Le religieux, en tant que forme politique, entrave toute réflexion sur ce type de question, en affirmant la prédominance d'un discours sur le réel. L'idéologie y remplace le réel et ce déni du réel empêche une réflexion posée sur l'amélioration individuelle et collective de cette réalité. Les religions ont ce défaut d'affirmer, et c'est encore plus vrai dans le cas des religions écrites, que toute vérité sort des tenants de cette forme politique de sociabilisation. Fondamentalement, dans toute religion, l'enseignement ésotérique, destiné aux prêtres et aux disciples de premier ordre, est destiné à assurer le pouvoir et le confort des prêtre. L'enseignement exotérique, destiné à la masse des croyants, est destiné à fixer l'asservissement et l'obéissance à ces sectateurs. La religion est un système politique fondamentalement inégalitaire. C'est une bonne raison pour se débarrasser des dieux et de leurs soutiens.

«  Georges Orwell, l'incroyant ascétique, dont les romans nous présentent l'image inoubliable de ce qu'est profondément la vie dans un état totalitaire, n'avait aucun doute à ce sujet. « D'un point de vue totalitaire écrivait-il dans «  the prevention of litterrature », l'histoire se créé plutôt qu'elle ne s'apprend. Un état totalitaire est en fait une théocratie, et sa caste dirigeante pour conserver sa position , doit être considérée comme infaillible. » (Notez qu'il écrit cela à un moment où, près avoir combattu le fascisme pendant plus d'une dizaine d'années, il s'attaquait avec une violence double aux sympathisants du communisme.) »2

 

De la définition des dieux

Les dieux sont des créations humaines. Toute affirmation du contraire est manipulation. Ils sont des émanations des sociétés humaines. Ils sont différents les uns des autres. Il faut pour les analyser des précautions multiples, car la croyance est une forme de pensée obtuse. La religion ne tolère pas la contradiction. Les dieux vivent uniquement à travers le flot des humains qui les portent. Et ils peuvent mourir, disparaître dans le flot de l'humanité. Certains sont plus vivaces, se renouvellent dans des apparences multiples, et dont chacune est différente. Il est donc nécessaire de définir ce qu'est un dieu.

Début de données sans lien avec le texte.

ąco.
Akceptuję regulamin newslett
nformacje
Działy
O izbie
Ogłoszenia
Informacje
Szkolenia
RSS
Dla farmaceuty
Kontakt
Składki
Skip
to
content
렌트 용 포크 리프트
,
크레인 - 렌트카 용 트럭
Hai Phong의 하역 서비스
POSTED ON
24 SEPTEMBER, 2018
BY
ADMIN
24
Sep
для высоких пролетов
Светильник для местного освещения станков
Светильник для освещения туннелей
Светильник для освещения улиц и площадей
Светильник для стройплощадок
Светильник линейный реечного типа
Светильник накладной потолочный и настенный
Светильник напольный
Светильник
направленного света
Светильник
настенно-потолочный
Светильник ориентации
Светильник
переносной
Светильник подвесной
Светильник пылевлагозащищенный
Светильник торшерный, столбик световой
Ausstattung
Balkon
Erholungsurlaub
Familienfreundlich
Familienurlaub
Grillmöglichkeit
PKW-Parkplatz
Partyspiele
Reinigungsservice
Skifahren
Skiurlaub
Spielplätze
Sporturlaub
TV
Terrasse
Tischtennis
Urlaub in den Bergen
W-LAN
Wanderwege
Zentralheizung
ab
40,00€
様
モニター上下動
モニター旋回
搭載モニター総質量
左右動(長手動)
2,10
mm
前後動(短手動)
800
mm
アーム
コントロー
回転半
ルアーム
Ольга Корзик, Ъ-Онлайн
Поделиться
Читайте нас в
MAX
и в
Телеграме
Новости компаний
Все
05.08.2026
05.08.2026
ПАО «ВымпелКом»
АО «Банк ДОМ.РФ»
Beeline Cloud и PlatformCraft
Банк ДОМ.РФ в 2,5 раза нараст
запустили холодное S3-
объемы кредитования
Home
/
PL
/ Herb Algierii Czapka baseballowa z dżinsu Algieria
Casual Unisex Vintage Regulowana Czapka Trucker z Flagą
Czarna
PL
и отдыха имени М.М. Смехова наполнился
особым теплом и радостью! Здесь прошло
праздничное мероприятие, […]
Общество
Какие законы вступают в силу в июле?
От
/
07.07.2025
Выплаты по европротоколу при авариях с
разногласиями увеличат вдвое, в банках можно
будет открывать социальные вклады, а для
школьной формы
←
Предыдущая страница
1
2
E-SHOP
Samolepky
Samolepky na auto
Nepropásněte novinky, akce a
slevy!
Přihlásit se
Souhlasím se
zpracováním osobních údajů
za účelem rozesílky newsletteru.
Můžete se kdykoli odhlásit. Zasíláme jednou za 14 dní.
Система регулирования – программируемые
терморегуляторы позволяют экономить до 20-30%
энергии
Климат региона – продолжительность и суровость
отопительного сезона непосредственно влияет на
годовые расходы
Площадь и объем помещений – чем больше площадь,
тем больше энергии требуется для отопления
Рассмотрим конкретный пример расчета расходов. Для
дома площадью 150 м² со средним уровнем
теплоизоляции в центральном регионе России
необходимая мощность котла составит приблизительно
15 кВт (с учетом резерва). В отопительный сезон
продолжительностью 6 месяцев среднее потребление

«  Les pensées et les émotions humaines proviennent d’interconnexions extrêmement complexes entre les entités physiques présentent dans le cerveau. D'après cette définition du matérialisme philosophique, l'athée est quelqu'un qui croit qu'il n'y a pas un au-delà du monde physique naturel, pas d'intelligence surnaturelle qui rôde derrière l'univers observable, pas d'âme qui survit au corps et pas de miracles- sauf dans le sens des phénomènes naturels que nous ne comprenons pas encore. »3

Tous les dieux ont un nom. Si un dieu a un nom différent d'un autre, il s'agit de deux dieux différents. Si les tenant d'un dieu affirme que le X est le même que le dieu Y, c'est pour pouvoir convertir la communauté de ce qui ne croient pas au(x) leur(s). C'est une forme de prosélytisme, qui peut aboutir à la transformation d'une croyance en une autre. Cette forme d'intégration existe dans toute les religions, et dans toutes les sociétés humaines. D'ailleurs parfois, j'y reviendrai, un dieu peut se trouver transformé, changeant sans parfois changer de nom.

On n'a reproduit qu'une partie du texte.